# [Task item]
Pick each line containing "ASTMELAUA" out of the records.

──────────────────────────────

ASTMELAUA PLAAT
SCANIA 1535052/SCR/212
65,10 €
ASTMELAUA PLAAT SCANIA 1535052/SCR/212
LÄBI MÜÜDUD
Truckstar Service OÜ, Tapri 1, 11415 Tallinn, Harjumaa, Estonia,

──────────────────────────────

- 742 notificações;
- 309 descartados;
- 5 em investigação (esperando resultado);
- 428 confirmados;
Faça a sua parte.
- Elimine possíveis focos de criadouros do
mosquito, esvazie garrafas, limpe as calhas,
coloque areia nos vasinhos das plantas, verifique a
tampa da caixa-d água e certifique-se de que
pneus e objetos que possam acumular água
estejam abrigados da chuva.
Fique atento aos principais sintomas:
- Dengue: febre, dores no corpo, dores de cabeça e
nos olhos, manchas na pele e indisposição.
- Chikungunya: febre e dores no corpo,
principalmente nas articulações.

──────────────────────────────

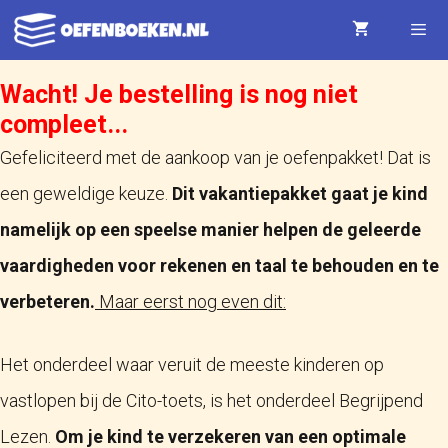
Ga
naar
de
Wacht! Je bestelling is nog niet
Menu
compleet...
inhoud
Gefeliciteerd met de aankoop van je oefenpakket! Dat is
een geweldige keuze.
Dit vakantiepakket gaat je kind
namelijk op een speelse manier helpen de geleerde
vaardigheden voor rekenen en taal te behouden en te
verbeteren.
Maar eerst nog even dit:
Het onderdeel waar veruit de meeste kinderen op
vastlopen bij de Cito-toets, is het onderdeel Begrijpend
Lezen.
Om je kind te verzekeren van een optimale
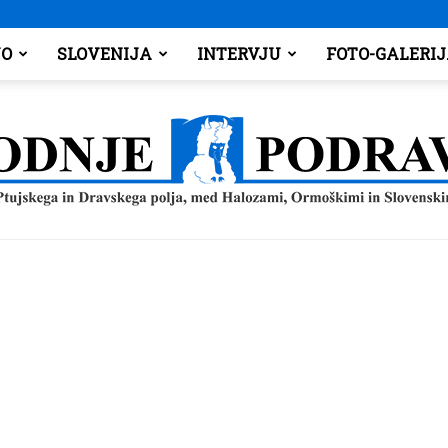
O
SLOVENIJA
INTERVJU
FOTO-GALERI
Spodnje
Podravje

──────────────────────────────

# [Solution for this problem]
ASTMELAUA PLAAT
ASTMELAUA PLAAT SCANIA 1535052/SCR/212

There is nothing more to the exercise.